Abstract

In Pakistan, public sector investment has significantly increased in higher education over the last two decades. This study, therefore, aims to estimate the private economic returns of Ph.D. faculty members over their non-PhD counterparts in Pakistani universities. We use questionnaire-based survey data of 784 respondents comprising Ph.D. and non-Ph.D. faculty members. In the first step, earning function is estimated for the entire group. In the next step, the lifetime private economic returns are calculated with the help of the simulation process, which yields the net present values (NPV) of the lifetime earnings for the two subgroups. Our findings show that the lifetime private economic returns of a Ph.D. degree are higher than a non-Ph.D. degree.

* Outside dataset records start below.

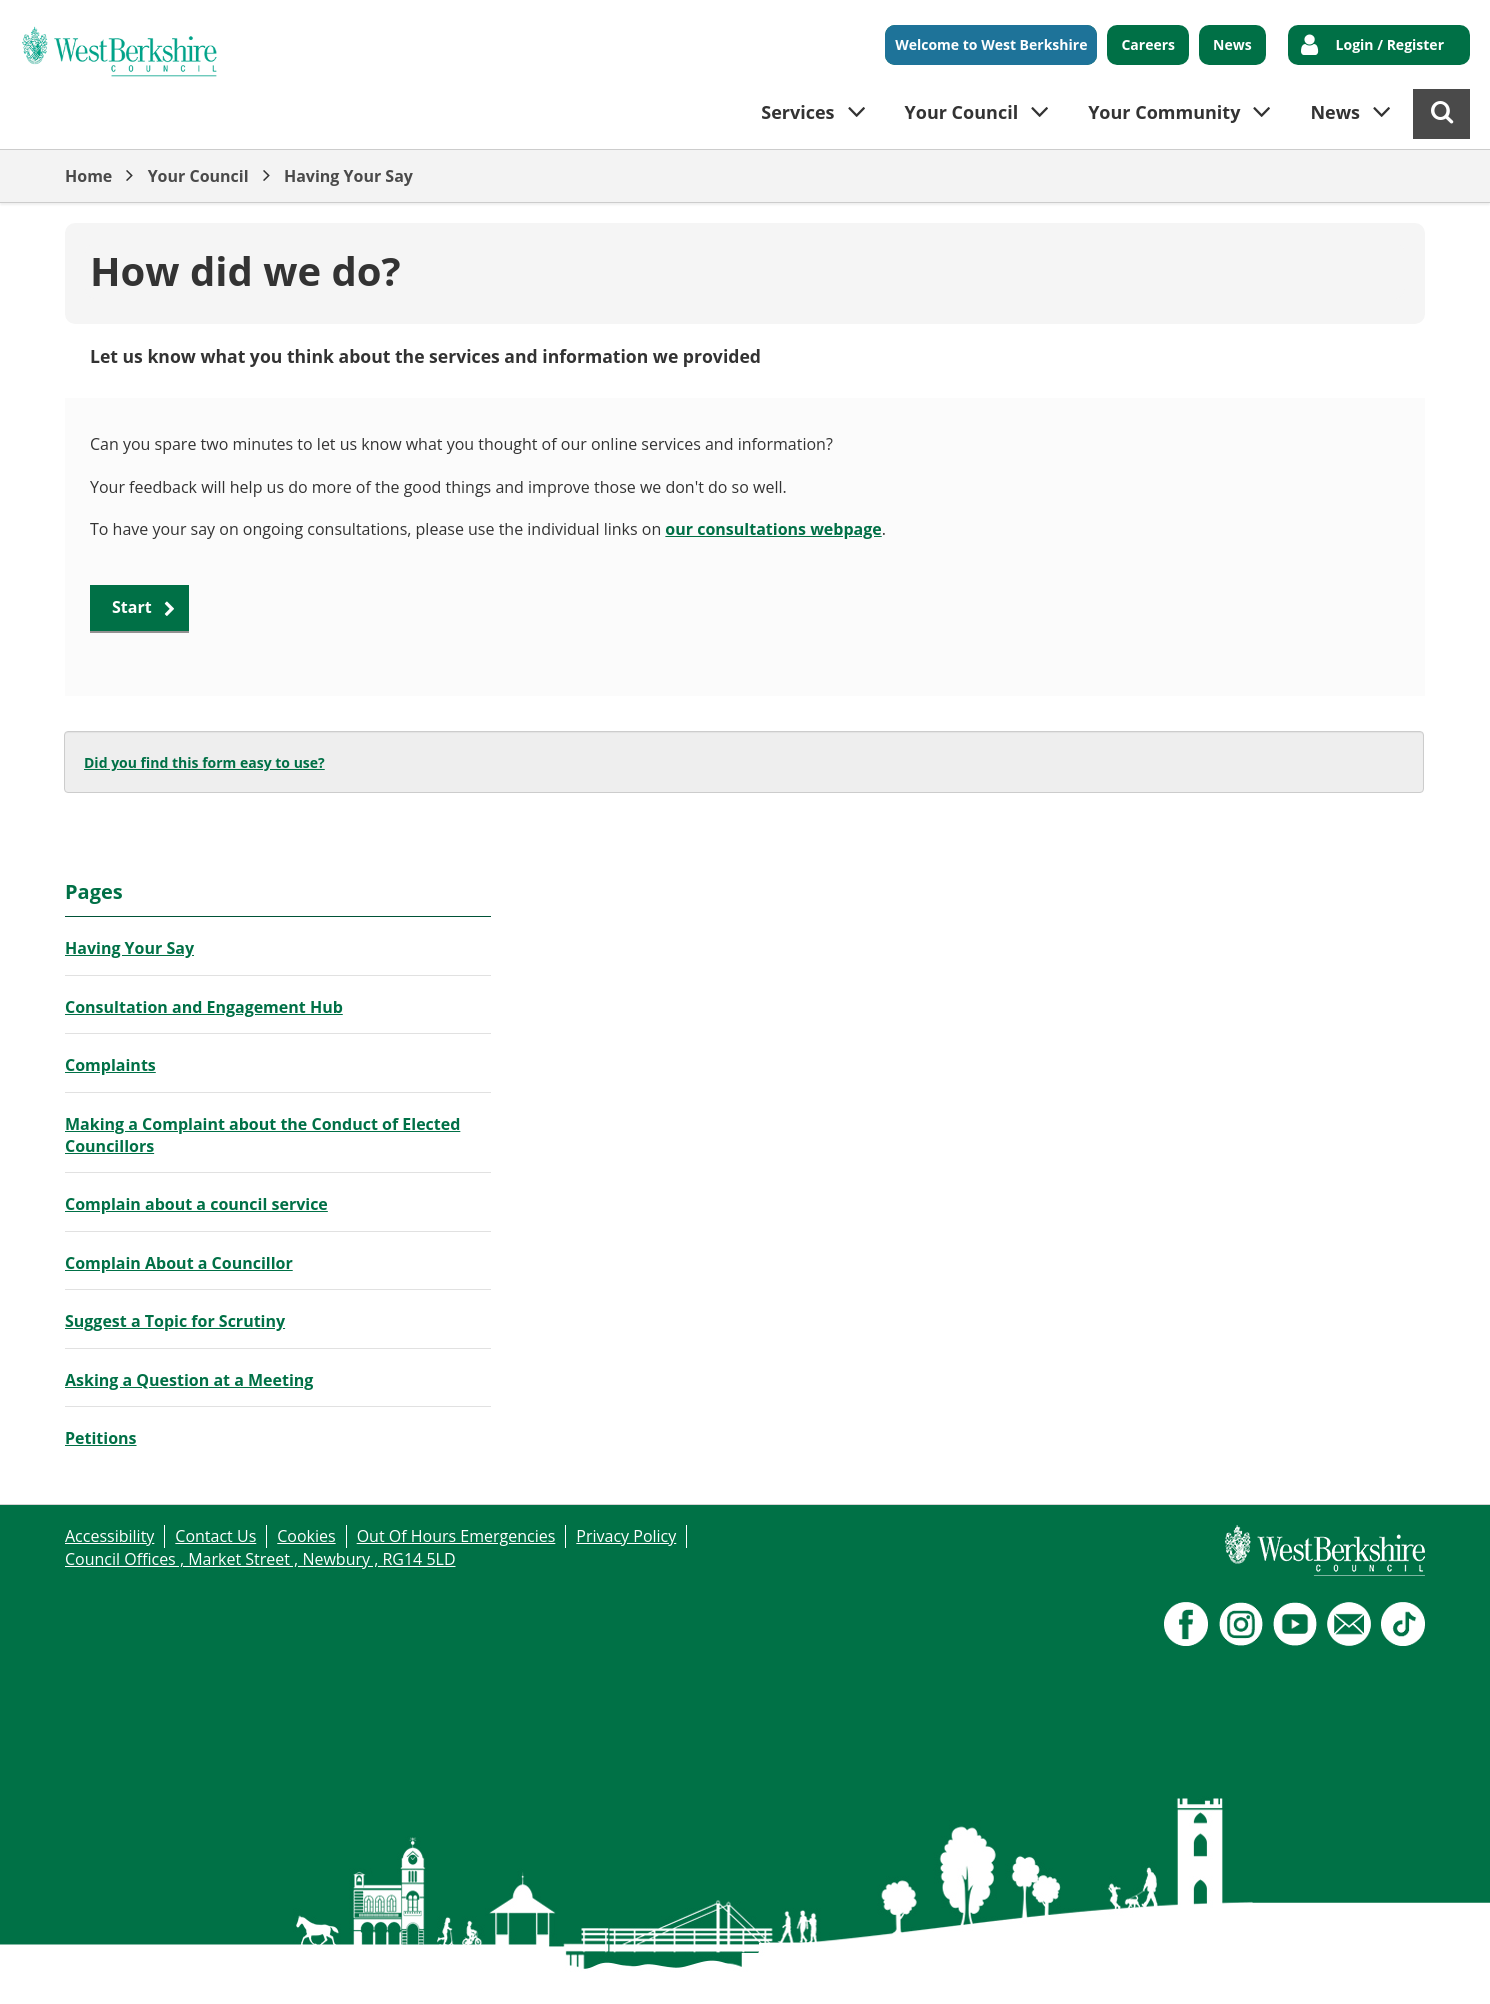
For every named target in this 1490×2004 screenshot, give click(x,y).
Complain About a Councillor (179, 1263)
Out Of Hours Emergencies (456, 1536)
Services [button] (797, 112)
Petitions (101, 1438)
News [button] (1335, 112)
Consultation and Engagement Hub (204, 1007)
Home (88, 176)
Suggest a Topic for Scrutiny (175, 1321)
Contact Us (215, 1536)
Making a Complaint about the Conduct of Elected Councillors (262, 1135)
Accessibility (109, 1536)
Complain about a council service (196, 1204)
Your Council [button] (962, 112)
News (1232, 44)
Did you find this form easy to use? (204, 762)
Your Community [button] (1164, 112)
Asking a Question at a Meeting (189, 1380)
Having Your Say (348, 176)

In the case of a domestic Ph.D. degree, the average lifetime economic returns of the Ph.D. are 46.5% higher than those of non-Ph.D. faculty members. In contrast, foreign-country Ph.D. degree holders earn 29.8% extra than non-Ph.D. faculty members. Therefore, the net lifetime returns of foreign Ph.D. holders are 16.7% points less than the domestic degree holders because the cost of doing a Ph.D. degree from a foreign university is higher. Our sensitivity analysis reveals that changing the retirement age from 60 to 55 and 65 does not affect these results. However, the difference between the net returns decreases if the retirement age is 55 and increases in the case of 65. Similarly, increasing the completion time of a Ph.D. also affects the net lifetime private economic return negatively.